Details
-
Bug
-
Status: Open
-
Minor
-
Resolution: Unresolved
-
3.1.1
-
None
-
None
-
- Ubuntu 1804 LTS
- Spark 311
Description
I created an ORC file by the code as follows.
val data = Seq( ("", "2022-01-32"), // pay attention to this, null ("", "9808-02-30"), // pay attention to this, 9808-02-29 ("", "2022-06-31"), // pay attention to this, 2022-06-30 ) val cols = Seq("str", "date_str") val df=spark.createDataFrame(data).toDF(cols:_*).repartition(1) df.printSchema() df.show(100) df.write.mode("overwrite").orc("/tmp/orc/data.orc")
Please note that these three cases are invalid date.
And I read it via:
scala> var df = spark.read.schema("date_str date").orc("/tmp/orc/data.orc"); df.show() +----------+ | date_str| +----------+ | null| |9808-02-29| |2022-06-30| +----------+
Why is `2022-01-32` converted to `null`, while `9808-02-30` is converted to `9808-02-29`?

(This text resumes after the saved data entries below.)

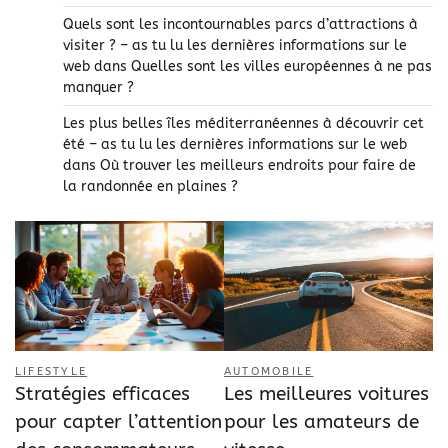
Quels sont les incontournables parcs d’attractions à
visiter ? – as tu lu les dernières informations sur le
web
dans
Quelles sont les villes européennes à ne pas
manquer ?
Les plus belles îles méditerranéennes à découvrir cet
été – as tu lu les dernières informations sur le web
dans
Où trouver les meilleurs endroits pour faire de
la randonnée en plaines ?
LIFESTYLE
AUTOMOBILE
Stratégies efficaces
Les meilleures voitures
pour capter l’attention
pour les amateurs de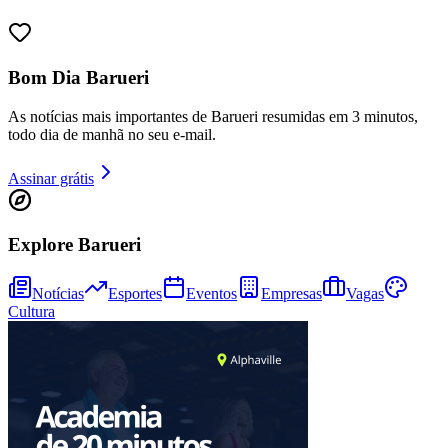
Bom Dia Barueri
As notícias mais importantes de Barueri resumidas em 3 minutos,
todo dia de manhã no seu e-mail.
Assinar grátis
Athletico-PR
Explore Barueri
Notícias
Esportes
Eventos
Empresas
Vagas
Cultura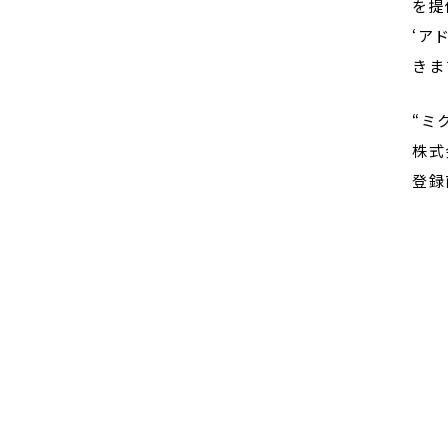
を提
‘ア
きま
“ミ
株式
登録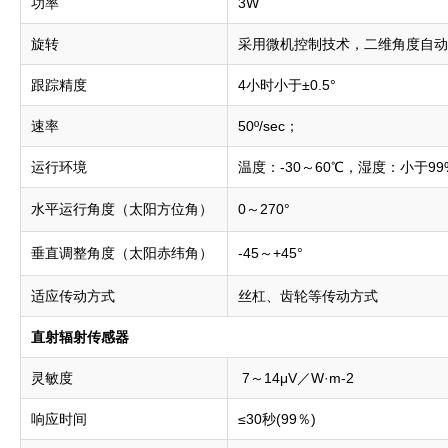
功率
3W
旋转
采用微机控制技术，二维角度自动
跟踪精度
4小时小于±0.5°
速率
50º/sec；
运行环境
温度：-30～60℃，湿度：小于9
水平运行角度（太阳方位角）
0～270°
垂直调整角度（太阳赤纬角）
-45～+45°
适应传动方式
丝杠、齿轮等传动方式
直射辐射传感器
灵敏度
7～14μV／W·m-2
响应时间
≤30秒(99％)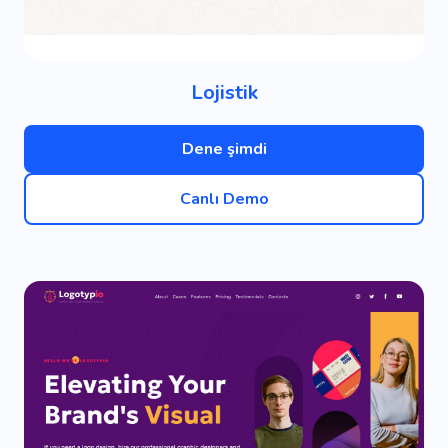
Lojistik
Dene şimdi
Canlı Demo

Intuitively, they are invalid date, we should return 3 nulls. Is it a bug or a feature?
Background
- I am working on the project: https://github.com/NVIDIA/spark-rapids
- And I am working on a feature, that is to support reading ORC file as an cuDF (CUDA DataFrame). cuDF is an in-memory data-format of GPU.
- I need to follow the behaviors of ORC reading in CPU. Otherwise, the users of spark-rapids will feel strange with the results.
- Therefore I want to know why those happpened.